> _Source records_
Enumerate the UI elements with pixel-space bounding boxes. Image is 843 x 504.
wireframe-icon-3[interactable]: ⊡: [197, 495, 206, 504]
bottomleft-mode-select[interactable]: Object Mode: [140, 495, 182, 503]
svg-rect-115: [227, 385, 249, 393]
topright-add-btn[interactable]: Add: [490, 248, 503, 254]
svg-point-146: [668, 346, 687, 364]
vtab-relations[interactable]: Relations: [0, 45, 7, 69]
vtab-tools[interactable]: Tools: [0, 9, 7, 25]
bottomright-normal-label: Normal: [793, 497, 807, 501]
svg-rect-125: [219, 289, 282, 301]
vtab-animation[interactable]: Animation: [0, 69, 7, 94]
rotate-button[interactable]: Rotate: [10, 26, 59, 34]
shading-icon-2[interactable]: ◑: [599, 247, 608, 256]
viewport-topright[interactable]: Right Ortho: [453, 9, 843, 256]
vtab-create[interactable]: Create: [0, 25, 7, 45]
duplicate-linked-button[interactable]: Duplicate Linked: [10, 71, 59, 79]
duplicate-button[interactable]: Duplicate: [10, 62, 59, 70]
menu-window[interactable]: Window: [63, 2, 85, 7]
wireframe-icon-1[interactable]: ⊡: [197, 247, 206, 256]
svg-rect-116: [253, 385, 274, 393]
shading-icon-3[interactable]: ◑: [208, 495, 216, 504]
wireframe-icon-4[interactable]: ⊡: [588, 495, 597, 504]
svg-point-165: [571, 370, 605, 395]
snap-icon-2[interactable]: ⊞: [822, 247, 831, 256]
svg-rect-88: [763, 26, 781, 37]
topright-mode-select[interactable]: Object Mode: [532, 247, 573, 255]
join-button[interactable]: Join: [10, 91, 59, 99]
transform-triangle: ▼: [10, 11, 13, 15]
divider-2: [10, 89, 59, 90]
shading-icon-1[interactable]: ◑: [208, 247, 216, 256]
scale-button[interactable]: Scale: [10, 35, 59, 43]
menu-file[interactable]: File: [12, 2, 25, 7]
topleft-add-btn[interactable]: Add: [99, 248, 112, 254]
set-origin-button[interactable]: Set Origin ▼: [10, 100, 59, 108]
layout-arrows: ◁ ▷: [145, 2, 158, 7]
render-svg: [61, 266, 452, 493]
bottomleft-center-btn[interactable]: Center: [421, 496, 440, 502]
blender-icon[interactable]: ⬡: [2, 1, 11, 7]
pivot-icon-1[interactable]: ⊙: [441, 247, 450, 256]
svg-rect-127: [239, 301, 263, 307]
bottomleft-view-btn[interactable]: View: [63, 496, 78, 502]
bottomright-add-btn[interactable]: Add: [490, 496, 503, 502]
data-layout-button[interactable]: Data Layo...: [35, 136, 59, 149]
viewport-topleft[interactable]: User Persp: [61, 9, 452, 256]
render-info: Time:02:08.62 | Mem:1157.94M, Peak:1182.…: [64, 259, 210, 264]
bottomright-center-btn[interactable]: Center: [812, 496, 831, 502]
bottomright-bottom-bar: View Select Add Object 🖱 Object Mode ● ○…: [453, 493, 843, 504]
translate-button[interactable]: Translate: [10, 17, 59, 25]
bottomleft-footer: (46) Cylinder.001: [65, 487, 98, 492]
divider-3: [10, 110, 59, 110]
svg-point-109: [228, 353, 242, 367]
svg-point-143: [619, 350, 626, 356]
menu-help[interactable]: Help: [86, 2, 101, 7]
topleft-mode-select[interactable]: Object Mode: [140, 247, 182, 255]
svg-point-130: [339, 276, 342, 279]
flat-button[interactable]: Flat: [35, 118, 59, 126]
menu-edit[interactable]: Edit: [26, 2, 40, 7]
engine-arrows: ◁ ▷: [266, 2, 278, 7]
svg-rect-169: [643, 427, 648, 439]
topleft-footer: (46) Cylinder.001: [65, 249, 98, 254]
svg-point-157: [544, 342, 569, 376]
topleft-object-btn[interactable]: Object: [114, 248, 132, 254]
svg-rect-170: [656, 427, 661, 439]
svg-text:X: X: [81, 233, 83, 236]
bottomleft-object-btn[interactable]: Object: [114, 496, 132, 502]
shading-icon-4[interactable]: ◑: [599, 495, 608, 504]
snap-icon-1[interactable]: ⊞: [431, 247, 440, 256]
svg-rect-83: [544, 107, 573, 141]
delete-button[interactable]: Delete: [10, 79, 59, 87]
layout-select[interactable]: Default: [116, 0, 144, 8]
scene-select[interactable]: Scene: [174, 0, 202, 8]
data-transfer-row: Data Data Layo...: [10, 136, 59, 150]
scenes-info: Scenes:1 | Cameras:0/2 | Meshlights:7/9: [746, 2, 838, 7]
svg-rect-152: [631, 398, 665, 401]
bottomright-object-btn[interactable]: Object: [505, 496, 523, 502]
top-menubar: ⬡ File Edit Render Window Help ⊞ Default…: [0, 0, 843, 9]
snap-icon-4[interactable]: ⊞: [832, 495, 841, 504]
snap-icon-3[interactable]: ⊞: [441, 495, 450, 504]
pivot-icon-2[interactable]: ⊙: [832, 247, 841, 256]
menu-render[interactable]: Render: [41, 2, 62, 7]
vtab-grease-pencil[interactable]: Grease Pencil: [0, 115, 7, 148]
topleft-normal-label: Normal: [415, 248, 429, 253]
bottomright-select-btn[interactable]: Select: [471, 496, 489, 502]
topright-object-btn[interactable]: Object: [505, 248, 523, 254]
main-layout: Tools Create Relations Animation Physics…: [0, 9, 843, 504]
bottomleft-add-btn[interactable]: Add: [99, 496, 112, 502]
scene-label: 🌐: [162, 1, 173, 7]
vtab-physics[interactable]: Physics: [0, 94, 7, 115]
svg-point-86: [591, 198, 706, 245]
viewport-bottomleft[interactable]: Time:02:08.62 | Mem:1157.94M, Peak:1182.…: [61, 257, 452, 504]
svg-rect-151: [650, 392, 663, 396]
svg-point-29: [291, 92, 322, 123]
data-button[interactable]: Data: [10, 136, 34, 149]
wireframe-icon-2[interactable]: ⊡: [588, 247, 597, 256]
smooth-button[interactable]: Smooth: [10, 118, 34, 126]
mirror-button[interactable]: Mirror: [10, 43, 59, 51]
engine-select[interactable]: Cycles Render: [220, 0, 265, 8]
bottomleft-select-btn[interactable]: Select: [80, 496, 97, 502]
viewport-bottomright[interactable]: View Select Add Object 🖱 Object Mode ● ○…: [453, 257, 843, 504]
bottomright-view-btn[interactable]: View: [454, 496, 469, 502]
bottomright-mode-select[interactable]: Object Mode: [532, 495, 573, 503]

> _Instructions for the task_
Repeat the material, keeping every word exactly as it is.

> _Task solution_
Enumerate the UI elements with pixel-space bounding boxes. Image is 843 x 504.
wireframe-icon-3[interactable]: ⊡: [197, 495, 206, 504]
bottomleft-mode-select[interactable]: Object Mode: [140, 495, 182, 503]
svg-rect-115: [227, 385, 249, 393]
topright-add-btn[interactable]: Add: [490, 248, 503, 254]
svg-point-146: [668, 346, 687, 364]
vtab-relations[interactable]: Relations: [0, 45, 7, 69]
vtab-tools[interactable]: Tools: [0, 9, 7, 25]
bottomright-normal-label: Normal: [793, 497, 807, 501]
svg-rect-125: [219, 289, 282, 301]
vtab-animation[interactable]: Animation: [0, 69, 7, 94]
rotate-button[interactable]: Rotate: [10, 26, 59, 34]
shading-icon-2[interactable]: ◑: [599, 247, 608, 256]
viewport-topright[interactable]: Right Ortho: [453, 9, 843, 256]
vtab-create[interactable]: Create: [0, 25, 7, 45]
duplicate-linked-button[interactable]: Duplicate Linked: [10, 71, 59, 79]
duplicate-button[interactable]: Duplicate: [10, 62, 59, 70]
menu-window[interactable]: Window: [63, 2, 85, 7]
wireframe-icon-1[interactable]: ⊡: [197, 247, 206, 256]
svg-rect-116: [253, 385, 274, 393]
shading-icon-3[interactable]: ◑: [208, 495, 216, 504]
wireframe-icon-4[interactable]: ⊡: [588, 495, 597, 504]
svg-point-165: [571, 370, 605, 395]
snap-icon-2[interactable]: ⊞: [822, 247, 831, 256]
svg-rect-88: [763, 26, 781, 37]
topright-mode-select[interactable]: Object Mode: [532, 247, 573, 255]
join-button[interactable]: Join: [10, 91, 59, 99]
transform-triangle: ▼: [10, 11, 13, 15]
divider-2: [10, 89, 59, 90]
shading-icon-1[interactable]: ◑: [208, 247, 216, 256]
scale-button[interactable]: Scale: [10, 35, 59, 43]
menu-file[interactable]: File: [12, 2, 25, 7]
topleft-add-btn[interactable]: Add: [99, 248, 112, 254]
set-origin-button[interactable]: Set Origin ▼: [10, 100, 59, 108]
layout-arrows: ◁ ▷: [145, 2, 158, 7]
render-svg: [61, 266, 452, 493]
bottomleft-center-btn[interactable]: Center: [421, 496, 440, 502]
blender-icon[interactable]: ⬡: [2, 1, 11, 7]
pivot-icon-1[interactable]: ⊙: [441, 247, 450, 256]
svg-rect-127: [239, 301, 263, 307]
bottomleft-view-btn[interactable]: View: [63, 496, 78, 502]
bottomright-add-btn[interactable]: Add: [490, 496, 503, 502]
data-layout-button[interactable]: Data Layo...: [35, 136, 59, 149]
viewport-topleft[interactable]: User Persp: [61, 9, 452, 256]
render-info: Time:02:08.62 | Mem:1157.94M, Peak:1182.…: [64, 259, 210, 264]
bottomright-center-btn[interactable]: Center: [812, 496, 831, 502]
bottomright-bottom-bar: View Select Add Object 🖱 Object Mode ● ○…: [453, 493, 843, 504]
translate-button[interactable]: Translate: [10, 17, 59, 25]
bottomleft-footer: (46) Cylinder.001: [65, 487, 98, 492]
divider-3: [10, 110, 59, 110]
svg-point-109: [228, 353, 242, 367]
svg-point-143: [619, 350, 626, 356]
menu-help[interactable]: Help: [86, 2, 101, 7]
topleft-mode-select[interactable]: Object Mode: [140, 247, 182, 255]
svg-point-130: [339, 276, 342, 279]
flat-button[interactable]: Flat: [35, 118, 59, 126]
menu-edit[interactable]: Edit: [26, 2, 40, 7]
engine-arrows: ◁ ▷: [266, 2, 278, 7]
svg-rect-169: [643, 427, 648, 439]
topleft-footer: (46) Cylinder.001: [65, 249, 98, 254]
svg-point-157: [544, 342, 569, 376]
topleft-object-btn[interactable]: Object: [114, 248, 132, 254]
svg-rect-170: [656, 427, 661, 439]
svg-text:X: X: [81, 233, 83, 236]
bottomleft-object-btn[interactable]: Object: [114, 496, 132, 502]
shading-icon-4[interactable]: ◑: [599, 495, 608, 504]
snap-icon-1[interactable]: ⊞: [431, 247, 440, 256]
svg-rect-83: [544, 107, 573, 141]
delete-button[interactable]: Delete: [10, 79, 59, 87]
layout-select[interactable]: Default: [116, 0, 144, 8]
scene-select[interactable]: Scene: [174, 0, 202, 8]
data-transfer-row: Data Data Layo...: [10, 136, 59, 150]
scenes-info: Scenes:1 | Cameras:0/2 | Meshlights:7/9: [746, 2, 838, 7]
svg-rect-152: [631, 398, 665, 401]
bottomright-object-btn[interactable]: Object: [505, 496, 523, 502]
top-menubar: ⬡ File Edit Render Window Help ⊞ Default…: [0, 0, 843, 9]
snap-icon-4[interactable]: ⊞: [832, 495, 841, 504]
snap-icon-3[interactable]: ⊞: [441, 495, 450, 504]
pivot-icon-2[interactable]: ⊙: [832, 247, 841, 256]
menu-render[interactable]: Render: [41, 2, 62, 7]
vtab-grease-pencil[interactable]: Grease Pencil: [0, 115, 7, 148]
topleft-normal-label: Normal: [415, 248, 429, 253]
bottomright-select-btn[interactable]: Select: [471, 496, 489, 502]
topright-object-btn[interactable]: Object: [505, 248, 523, 254]
main-layout: Tools Create Relations Animation Physics…: [0, 9, 843, 504]
bottomleft-add-btn[interactable]: Add: [99, 496, 112, 502]
scene-label: 🌐: [162, 1, 173, 7]
vtab-physics[interactable]: Physics: [0, 94, 7, 115]
svg-point-86: [591, 198, 706, 245]
viewport-bottomleft[interactable]: Time:02:08.62 | Mem:1157.94M, Peak:1182.…: [61, 257, 452, 504]
svg-rect-151: [650, 392, 663, 396]
svg-point-29: [291, 92, 322, 123]
data-button[interactable]: Data: [10, 136, 34, 149]
wireframe-icon-2[interactable]: ⊡: [588, 247, 597, 256]
smooth-button[interactable]: Smooth: [10, 118, 34, 126]
mirror-button[interactable]: Mirror: [10, 43, 59, 51]
engine-select[interactable]: Cycles Render: [220, 0, 265, 8]
bottomleft-select-btn[interactable]: Select: [80, 496, 97, 502]
viewport-bottomright[interactable]: View Select Add Object 🖱 Object Mode ● ○…: [453, 257, 843, 504]
bottomright-view-btn[interactable]: View: [454, 496, 469, 502]
bottomright-mode-select[interactable]: Object Mode: [532, 495, 573, 503]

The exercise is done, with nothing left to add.